The Renewable Fuel Standard is a program most have never heard of but are affected by it daily. Every time you fill up your gas tank or purchase food, RFS has influenced the price you pay.

The Environmental Protection Agency’s newly released 2026 and 2027 Renewable Volume Obligations (RVO) associated with RFS are concerning. The increased levels are the most significant jump in years, adding strain to already burdened industries and contributing to mounting evidence that this program is doing more harm than good.

Established in 2005 and expanded in 2007, the RFS requires crops such as corn and soybeans to be converted into biofuels and blended into the nation’s surface transportation fuel supply. Advanced biofuels are generally derived from non-food-based feedstocks. The statute set out to reduce dependence on oil from foreign entities, expand the use of renewable fuels, and mitigate greenhouse gas emissions.

At the legislation’s onset, Congress set each year’s RVOs through 2022; the EPA has been responsible thereafter. RVOs dictate the amount of renewable fuel that obligated parties, such as gasoline and diesel refiners and importers, must blend into the fuel supply.

The first few years’ targets were comfortably obtained. However, difficulties began in 2014, primarily for advanced biofuels, whose overly optimistic goals rested upon the hope of specific technology and infrastructure that ultimately failed to materialize on a grand scale. Corn ethanol, which remains the most significant component of renewable fuels, has been the most successful at reaching its goals.

RFS has had some unintended consequences.

Often lacking the capacity to blend fuels, smaller independent refineries are forced to purchase the required Renewable Identification Numbers (RIN) to meet RFS compliance. Buying RINs can be costly; many refineries spend more on those than all other operating costs combined.

At least nine small refineries have closed since 2018, resulting in thousands of lost jobs and economic hardship for communities.Their removal from the marketplace has also led to a reduction of more than 1.4 million barrels of daily collective refining capacity.

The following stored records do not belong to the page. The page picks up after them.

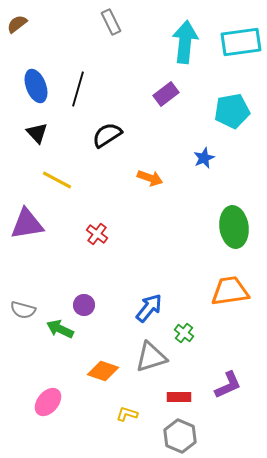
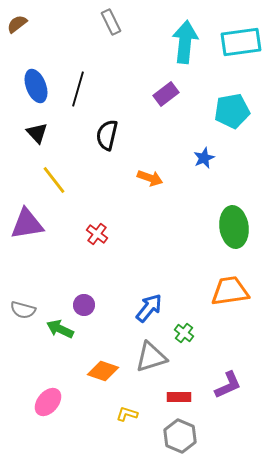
black semicircle: rotated 44 degrees counterclockwise
yellow line: moved 3 px left; rotated 24 degrees clockwise
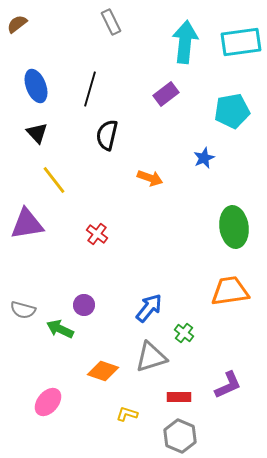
black line: moved 12 px right
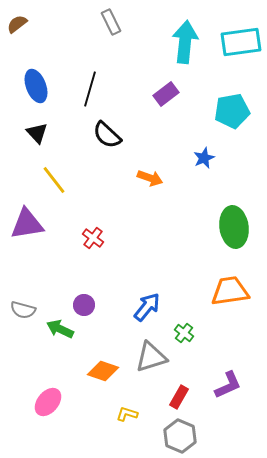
black semicircle: rotated 60 degrees counterclockwise
red cross: moved 4 px left, 4 px down
blue arrow: moved 2 px left, 1 px up
red rectangle: rotated 60 degrees counterclockwise
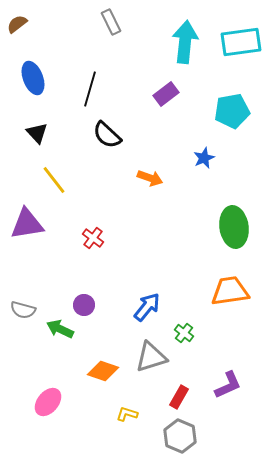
blue ellipse: moved 3 px left, 8 px up
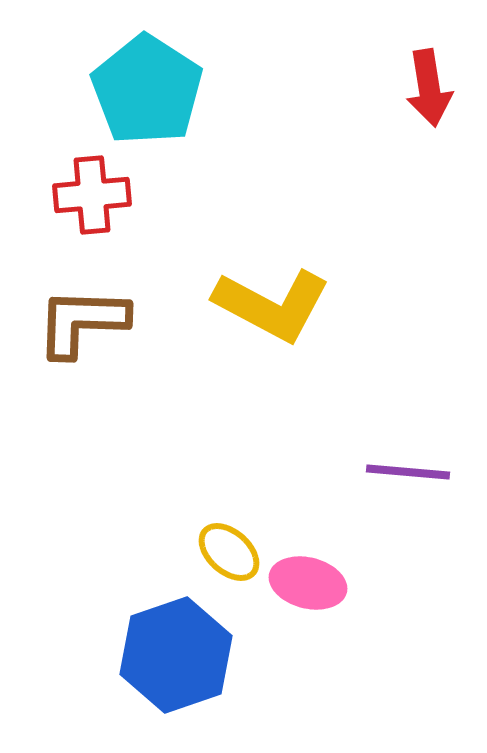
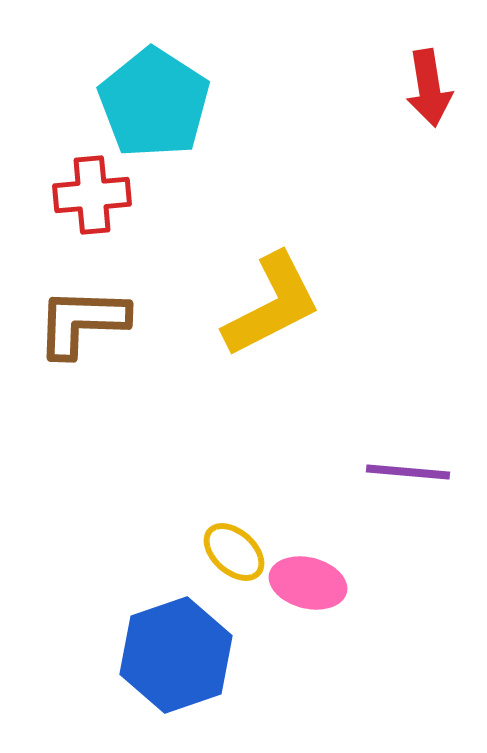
cyan pentagon: moved 7 px right, 13 px down
yellow L-shape: rotated 55 degrees counterclockwise
yellow ellipse: moved 5 px right
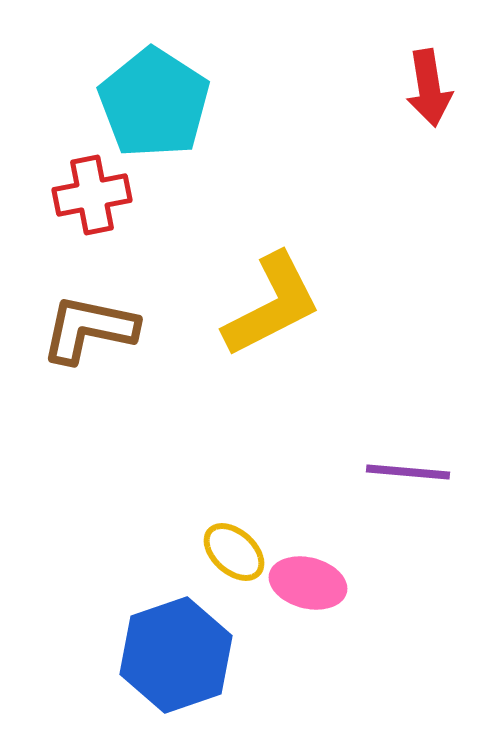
red cross: rotated 6 degrees counterclockwise
brown L-shape: moved 7 px right, 7 px down; rotated 10 degrees clockwise
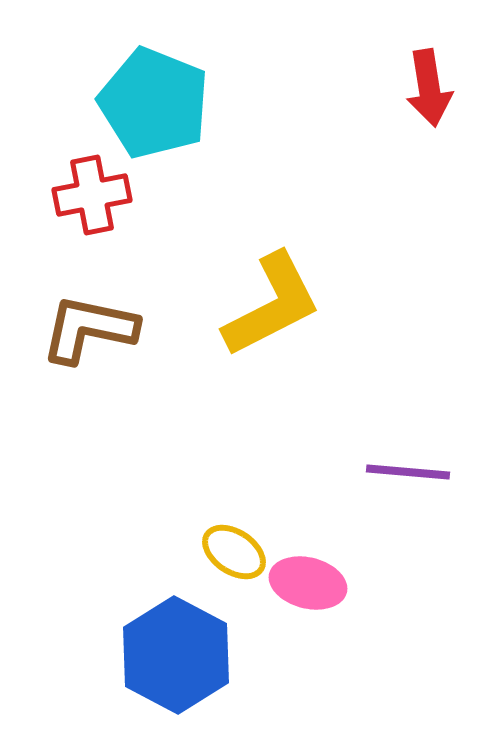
cyan pentagon: rotated 11 degrees counterclockwise
yellow ellipse: rotated 8 degrees counterclockwise
blue hexagon: rotated 13 degrees counterclockwise
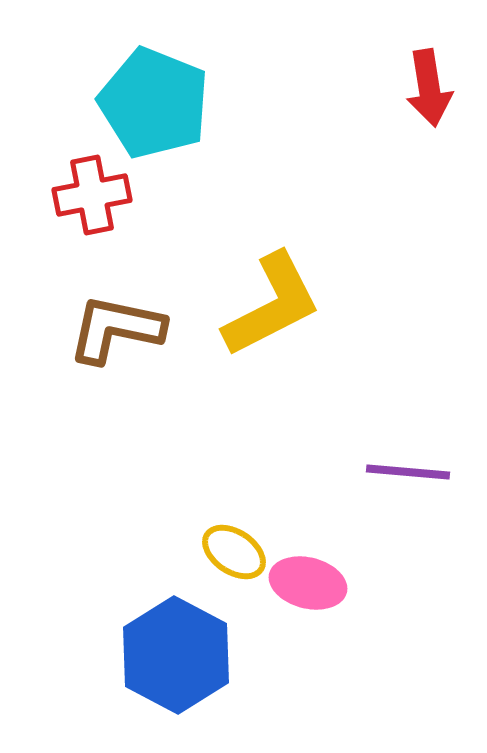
brown L-shape: moved 27 px right
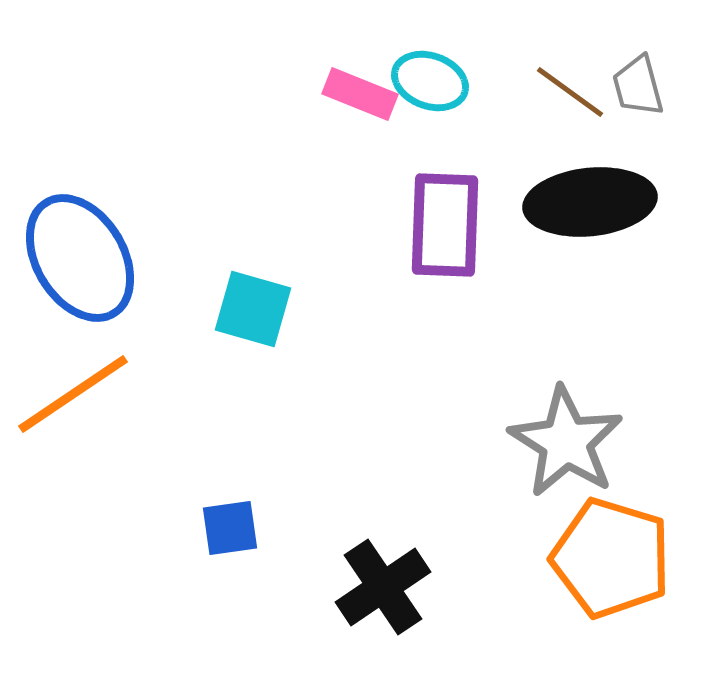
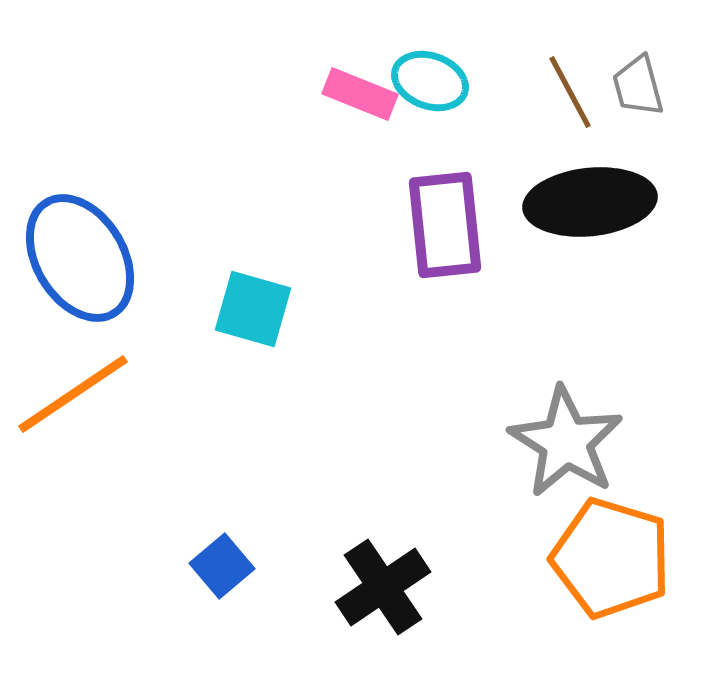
brown line: rotated 26 degrees clockwise
purple rectangle: rotated 8 degrees counterclockwise
blue square: moved 8 px left, 38 px down; rotated 32 degrees counterclockwise
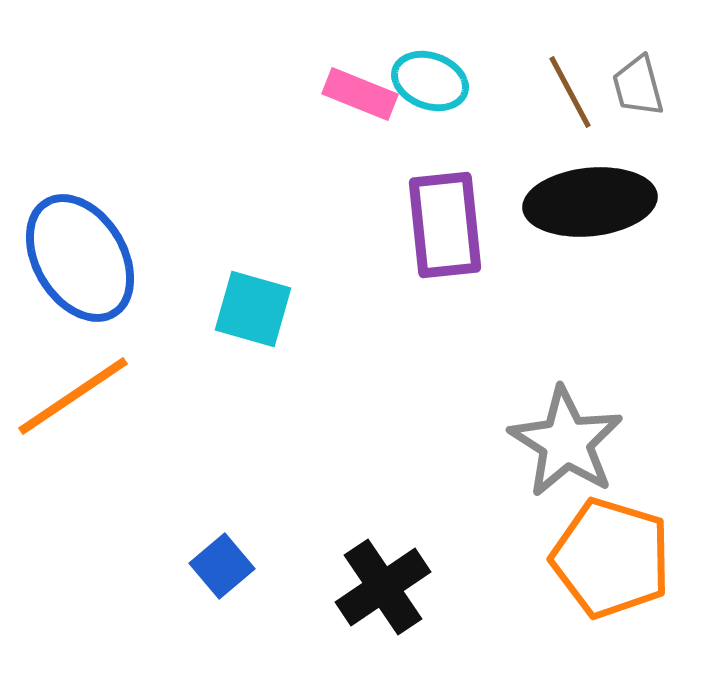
orange line: moved 2 px down
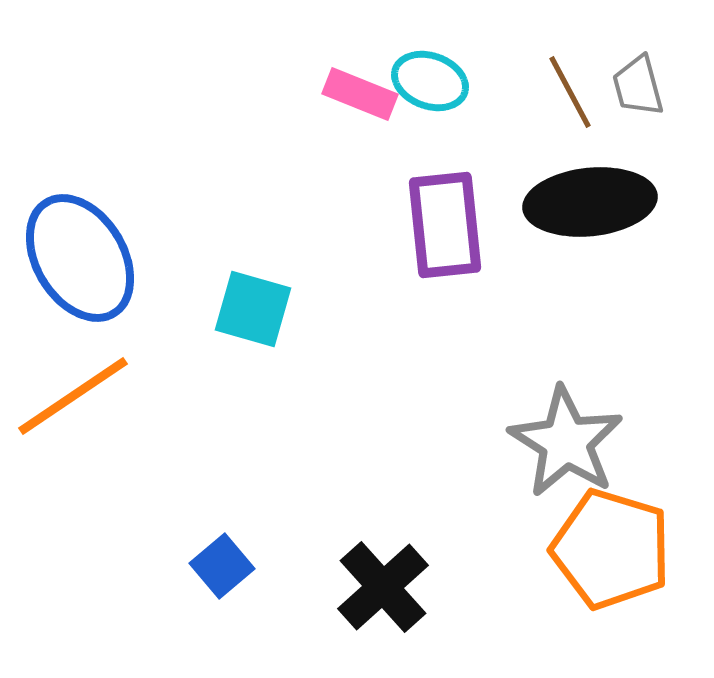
orange pentagon: moved 9 px up
black cross: rotated 8 degrees counterclockwise
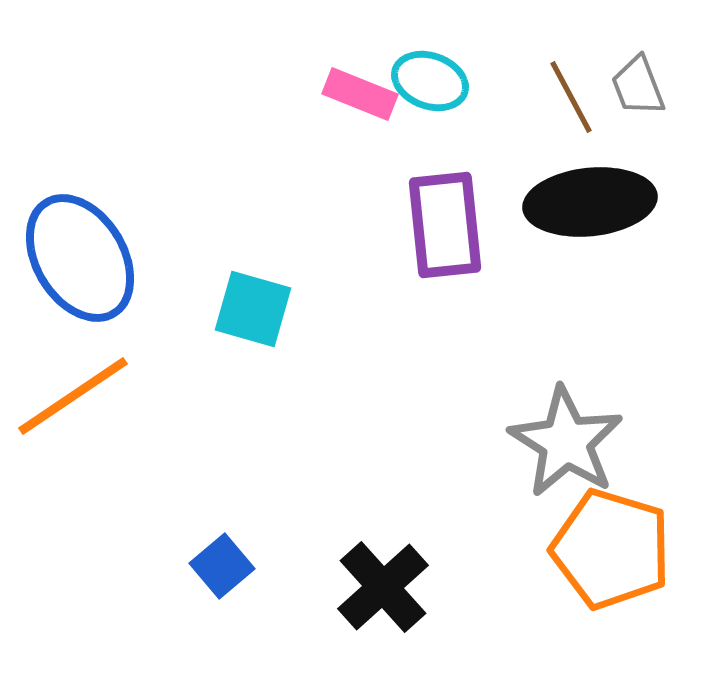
gray trapezoid: rotated 6 degrees counterclockwise
brown line: moved 1 px right, 5 px down
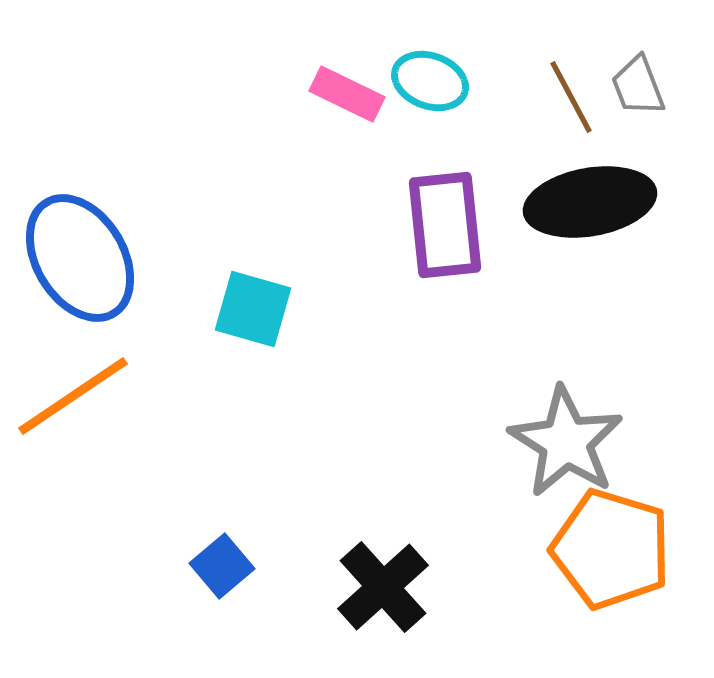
pink rectangle: moved 13 px left; rotated 4 degrees clockwise
black ellipse: rotated 4 degrees counterclockwise
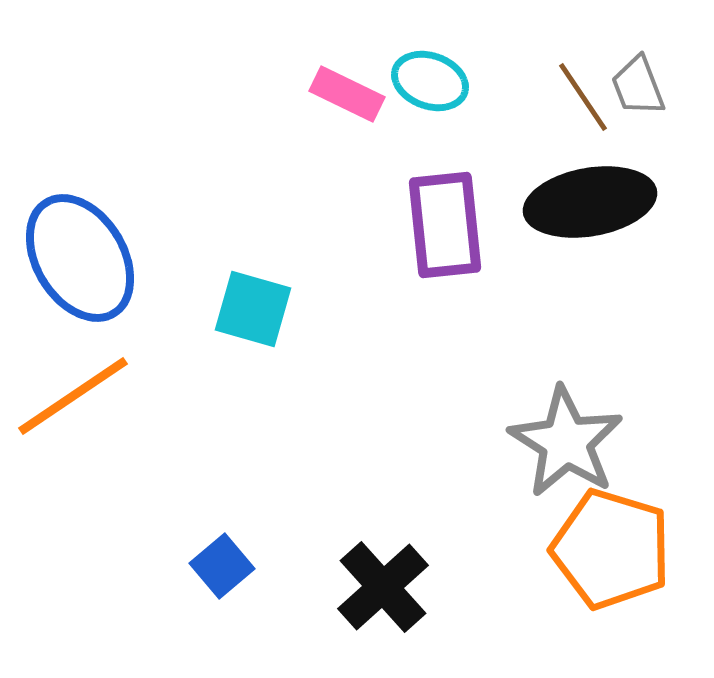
brown line: moved 12 px right; rotated 6 degrees counterclockwise
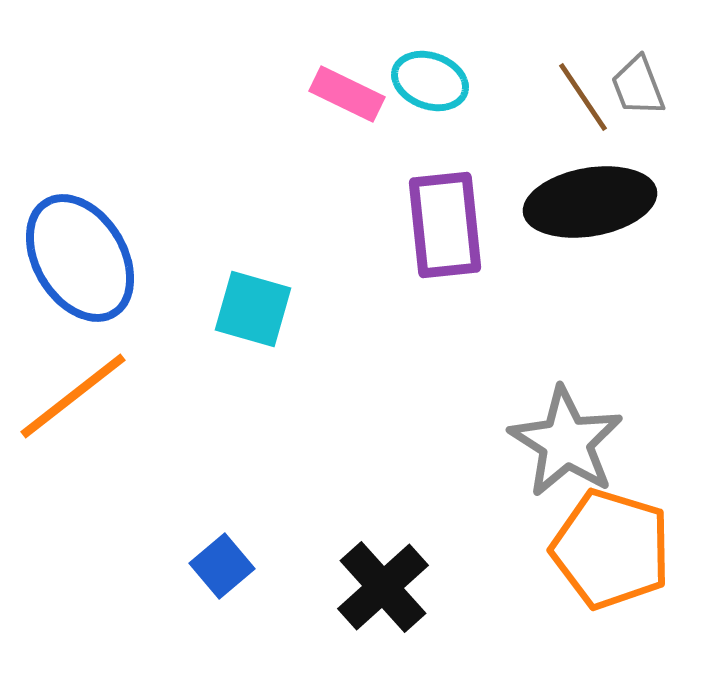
orange line: rotated 4 degrees counterclockwise
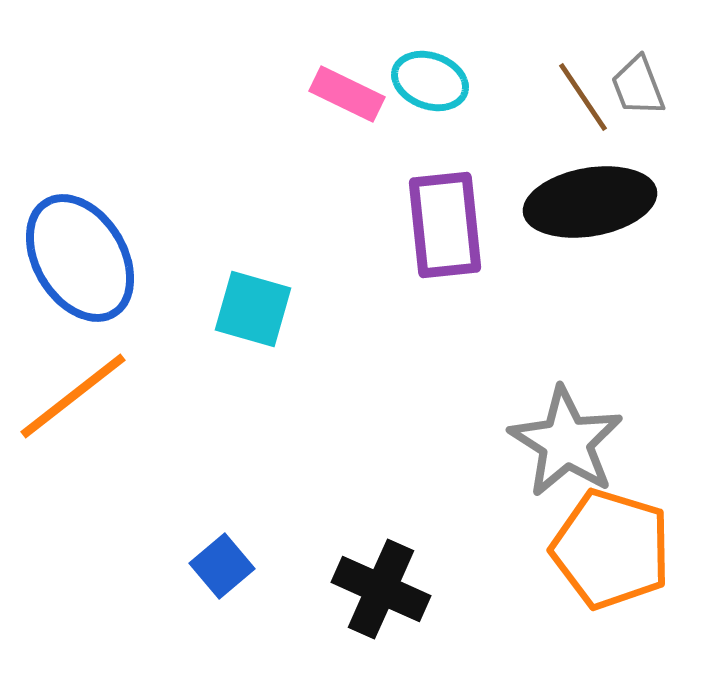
black cross: moved 2 px left, 2 px down; rotated 24 degrees counterclockwise
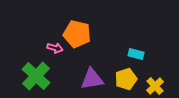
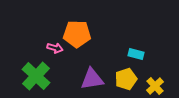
orange pentagon: rotated 12 degrees counterclockwise
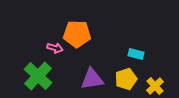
green cross: moved 2 px right
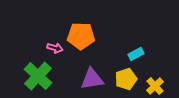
orange pentagon: moved 4 px right, 2 px down
cyan rectangle: rotated 42 degrees counterclockwise
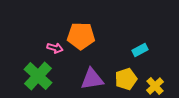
cyan rectangle: moved 4 px right, 4 px up
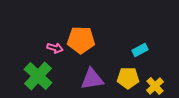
orange pentagon: moved 4 px down
yellow pentagon: moved 2 px right, 1 px up; rotated 20 degrees clockwise
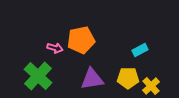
orange pentagon: rotated 12 degrees counterclockwise
yellow cross: moved 4 px left
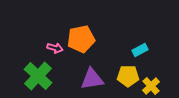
orange pentagon: moved 1 px up
yellow pentagon: moved 2 px up
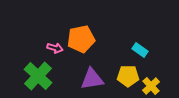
cyan rectangle: rotated 63 degrees clockwise
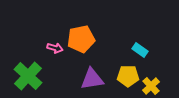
green cross: moved 10 px left
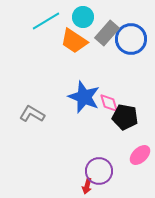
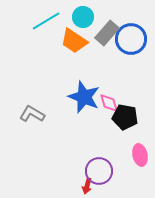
pink ellipse: rotated 60 degrees counterclockwise
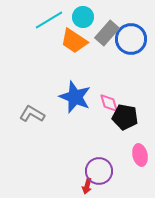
cyan line: moved 3 px right, 1 px up
blue star: moved 9 px left
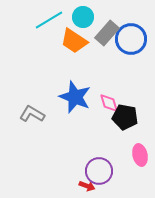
red arrow: rotated 84 degrees counterclockwise
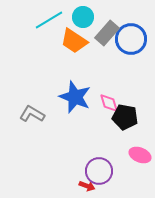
pink ellipse: rotated 55 degrees counterclockwise
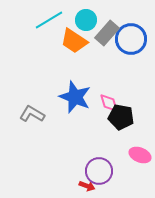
cyan circle: moved 3 px right, 3 px down
black pentagon: moved 4 px left
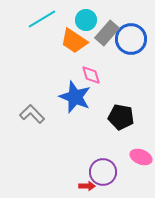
cyan line: moved 7 px left, 1 px up
pink diamond: moved 18 px left, 28 px up
gray L-shape: rotated 15 degrees clockwise
pink ellipse: moved 1 px right, 2 px down
purple circle: moved 4 px right, 1 px down
red arrow: rotated 21 degrees counterclockwise
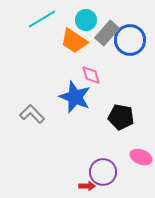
blue circle: moved 1 px left, 1 px down
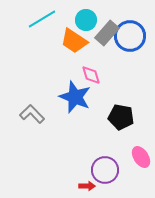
blue circle: moved 4 px up
pink ellipse: rotated 35 degrees clockwise
purple circle: moved 2 px right, 2 px up
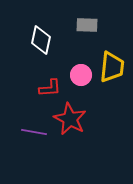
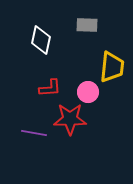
pink circle: moved 7 px right, 17 px down
red star: rotated 28 degrees counterclockwise
purple line: moved 1 px down
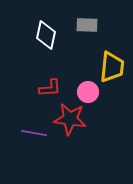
white diamond: moved 5 px right, 5 px up
red star: rotated 8 degrees clockwise
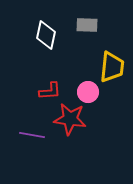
red L-shape: moved 3 px down
purple line: moved 2 px left, 2 px down
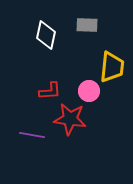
pink circle: moved 1 px right, 1 px up
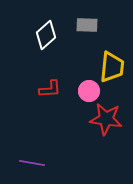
white diamond: rotated 36 degrees clockwise
red L-shape: moved 2 px up
red star: moved 36 px right
purple line: moved 28 px down
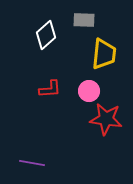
gray rectangle: moved 3 px left, 5 px up
yellow trapezoid: moved 8 px left, 13 px up
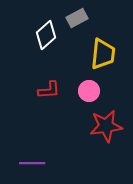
gray rectangle: moved 7 px left, 2 px up; rotated 30 degrees counterclockwise
yellow trapezoid: moved 1 px left
red L-shape: moved 1 px left, 1 px down
red star: moved 7 px down; rotated 16 degrees counterclockwise
purple line: rotated 10 degrees counterclockwise
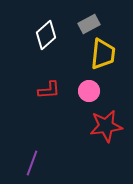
gray rectangle: moved 12 px right, 6 px down
purple line: rotated 70 degrees counterclockwise
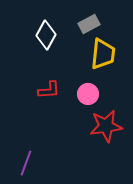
white diamond: rotated 20 degrees counterclockwise
pink circle: moved 1 px left, 3 px down
purple line: moved 6 px left
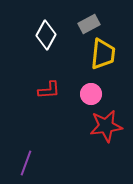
pink circle: moved 3 px right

The difference between 2025 standards and the new targets for 2026 (1.69 billion RINs) is more than double the volume increase between 2024 and 2025 (0.79 billion RINs). These new RVOs represent a 23 percent increase for advanced biofuels from the previous year and a 7.5 percent for all renewable fuels, the largest jump the EPA has mandated.

Such steep RVO increases will further burden small refineries and put more of them at risk of closure.

Disruptions in fuel supply lead to higher prices for consumers, which adds to the increased costs RFS has already inflicted. Studies indicate that the program is inflating gasoline prices by as much as 30 cents a gallon. Consumers are paying more to fill up their tanks and more for the millions of goods that rely on diesel-fueled trucks to transport those products throughout the country.

Inflated fuel prices aren’t the only troubling aspect of RFS. Other costs abound.

Diverting corn to biofuel has increased prices by 30 percent, raising costs for a variety of foods. The sharp rise in vegetable oil use has caused “price, availability, and volatility” issues along the food supply chain. And soybeans are being “crowded out by the biofuel market,” causing prices to soar nearly 120 percent. Increased food costs hurt family budgets.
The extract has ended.